**To do:** The records below are to be transcribed exactly as they appear.

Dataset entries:
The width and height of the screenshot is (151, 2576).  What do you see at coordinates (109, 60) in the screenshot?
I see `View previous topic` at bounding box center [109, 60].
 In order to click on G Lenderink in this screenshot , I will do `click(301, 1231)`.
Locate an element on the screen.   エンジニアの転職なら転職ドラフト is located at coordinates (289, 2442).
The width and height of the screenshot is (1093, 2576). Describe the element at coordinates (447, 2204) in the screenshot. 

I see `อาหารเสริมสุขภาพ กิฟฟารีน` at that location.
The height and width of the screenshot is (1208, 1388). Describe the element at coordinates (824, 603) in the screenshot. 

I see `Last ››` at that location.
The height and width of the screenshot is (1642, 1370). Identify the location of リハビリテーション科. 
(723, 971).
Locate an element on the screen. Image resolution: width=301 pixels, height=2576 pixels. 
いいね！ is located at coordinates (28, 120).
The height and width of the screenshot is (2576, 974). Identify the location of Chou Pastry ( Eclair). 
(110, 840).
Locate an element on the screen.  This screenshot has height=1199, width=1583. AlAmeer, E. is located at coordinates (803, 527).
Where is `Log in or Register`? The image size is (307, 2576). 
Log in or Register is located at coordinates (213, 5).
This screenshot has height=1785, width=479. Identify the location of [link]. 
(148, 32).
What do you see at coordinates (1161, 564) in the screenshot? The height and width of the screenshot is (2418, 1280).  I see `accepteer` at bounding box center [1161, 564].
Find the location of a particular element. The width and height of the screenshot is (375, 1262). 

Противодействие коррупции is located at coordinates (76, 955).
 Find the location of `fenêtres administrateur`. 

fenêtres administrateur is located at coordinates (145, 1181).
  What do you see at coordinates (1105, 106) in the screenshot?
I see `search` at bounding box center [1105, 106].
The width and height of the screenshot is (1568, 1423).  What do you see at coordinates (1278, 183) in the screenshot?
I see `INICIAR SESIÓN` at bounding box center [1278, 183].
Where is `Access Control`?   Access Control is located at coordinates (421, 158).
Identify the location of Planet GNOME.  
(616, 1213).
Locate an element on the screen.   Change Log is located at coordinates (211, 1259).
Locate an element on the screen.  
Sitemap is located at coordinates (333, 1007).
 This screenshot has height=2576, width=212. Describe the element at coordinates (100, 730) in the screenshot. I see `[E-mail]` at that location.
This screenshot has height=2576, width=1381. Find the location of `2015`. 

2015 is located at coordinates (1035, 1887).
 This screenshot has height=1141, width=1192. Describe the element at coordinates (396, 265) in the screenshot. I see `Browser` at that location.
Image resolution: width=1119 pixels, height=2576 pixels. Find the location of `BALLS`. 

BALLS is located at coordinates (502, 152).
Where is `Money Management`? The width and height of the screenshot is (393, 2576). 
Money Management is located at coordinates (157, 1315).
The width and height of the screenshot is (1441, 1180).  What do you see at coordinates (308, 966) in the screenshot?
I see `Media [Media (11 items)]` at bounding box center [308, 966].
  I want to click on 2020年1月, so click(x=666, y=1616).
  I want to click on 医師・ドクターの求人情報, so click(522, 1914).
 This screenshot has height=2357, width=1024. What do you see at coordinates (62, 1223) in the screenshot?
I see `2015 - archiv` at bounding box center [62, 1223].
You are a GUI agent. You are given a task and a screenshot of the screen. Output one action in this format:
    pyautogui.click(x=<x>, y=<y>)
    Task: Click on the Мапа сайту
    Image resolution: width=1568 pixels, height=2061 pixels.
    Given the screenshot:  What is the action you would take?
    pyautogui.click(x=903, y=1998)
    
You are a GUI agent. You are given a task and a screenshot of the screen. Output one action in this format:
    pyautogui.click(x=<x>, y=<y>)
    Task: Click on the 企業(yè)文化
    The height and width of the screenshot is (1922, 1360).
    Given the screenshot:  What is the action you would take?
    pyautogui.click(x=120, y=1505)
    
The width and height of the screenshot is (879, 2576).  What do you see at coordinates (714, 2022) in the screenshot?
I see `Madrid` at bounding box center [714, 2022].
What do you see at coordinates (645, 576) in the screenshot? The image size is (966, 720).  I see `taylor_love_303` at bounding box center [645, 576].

**Answer to this problem:**
The width and height of the screenshot is (151, 2576).  What do you see at coordinates (109, 60) in the screenshot?
I see `View previous topic` at bounding box center [109, 60].
 In order to click on G Lenderink in this screenshot , I will do `click(301, 1231)`.
Locate an element on the screen.   エンジニアの転職なら転職ドラフト is located at coordinates (289, 2442).
The width and height of the screenshot is (1093, 2576). Describe the element at coordinates (447, 2204) in the screenshot. 

I see `อาหารเสริมสุขภาพ กิฟฟารีน` at that location.
The height and width of the screenshot is (1208, 1388). Describe the element at coordinates (824, 603) in the screenshot. 

I see `Last ››` at that location.
The height and width of the screenshot is (1642, 1370). Identify the location of リハビリテーション科. 
(723, 971).
Locate an element on the screen. Image resolution: width=301 pixels, height=2576 pixels. 
いいね！ is located at coordinates (28, 120).
The height and width of the screenshot is (2576, 974). Identify the location of Chou Pastry ( Eclair). 
(110, 840).
Locate an element on the screen.  This screenshot has height=1199, width=1583. AlAmeer, E. is located at coordinates (803, 527).
Where is `Log in or Register`? The image size is (307, 2576). 
Log in or Register is located at coordinates (213, 5).
This screenshot has height=1785, width=479. Identify the location of [link]. 
(148, 32).
What do you see at coordinates (1161, 564) in the screenshot? The height and width of the screenshot is (2418, 1280).  I see `accepteer` at bounding box center [1161, 564].
Find the location of a particular element. The width and height of the screenshot is (375, 1262). 

Противодействие коррупции is located at coordinates (76, 955).
 Find the location of `fenêtres administrateur`. 

fenêtres administrateur is located at coordinates (145, 1181).
  What do you see at coordinates (1105, 106) in the screenshot?
I see `search` at bounding box center [1105, 106].
The width and height of the screenshot is (1568, 1423).  What do you see at coordinates (1278, 183) in the screenshot?
I see `INICIAR SESIÓN` at bounding box center [1278, 183].
Where is `Access Control`?   Access Control is located at coordinates (421, 158).
Identify the location of Planet GNOME.  
(616, 1213).
Locate an element on the screen.   Change Log is located at coordinates (211, 1259).
Locate an element on the screen.  
Sitemap is located at coordinates (333, 1007).
 This screenshot has height=2576, width=212. Describe the element at coordinates (100, 730) in the screenshot. I see `[E-mail]` at that location.
This screenshot has height=2576, width=1381. Find the location of `2015`. 

2015 is located at coordinates (1035, 1887).
 This screenshot has height=1141, width=1192. Describe the element at coordinates (396, 265) in the screenshot. I see `Browser` at that location.
Image resolution: width=1119 pixels, height=2576 pixels. Find the location of `BALLS`. 

BALLS is located at coordinates (502, 152).
Where is `Money Management`? The width and height of the screenshot is (393, 2576). 
Money Management is located at coordinates (157, 1315).
The width and height of the screenshot is (1441, 1180).  What do you see at coordinates (308, 966) in the screenshot?
I see `Media [Media (11 items)]` at bounding box center [308, 966].
  I want to click on 2020年1月, so click(x=666, y=1616).
  I want to click on 医師・ドクターの求人情報, so click(522, 1914).
 This screenshot has height=2357, width=1024. What do you see at coordinates (62, 1223) in the screenshot?
I see `2015 - archiv` at bounding box center [62, 1223].
You are a GUI agent. You are given a task and a screenshot of the screen. Output one action in this format:
    pyautogui.click(x=<x>, y=<y>)
    Task: Click on the Мапа сайту
    Image resolution: width=1568 pixels, height=2061 pixels.
    Given the screenshot:  What is the action you would take?
    pyautogui.click(x=903, y=1998)
    
You are a GUI agent. You are given a task and a screenshot of the screen. Output one action in this format:
    pyautogui.click(x=<x>, y=<y>)
    Task: Click on the 企業(yè)文化
    The height and width of the screenshot is (1922, 1360).
    Given the screenshot:  What is the action you would take?
    pyautogui.click(x=120, y=1505)
    
The width and height of the screenshot is (879, 2576).  What do you see at coordinates (714, 2022) in the screenshot?
I see `Madrid` at bounding box center [714, 2022].
What do you see at coordinates (645, 576) in the screenshot? The image size is (966, 720).  I see `taylor_love_303` at bounding box center [645, 576].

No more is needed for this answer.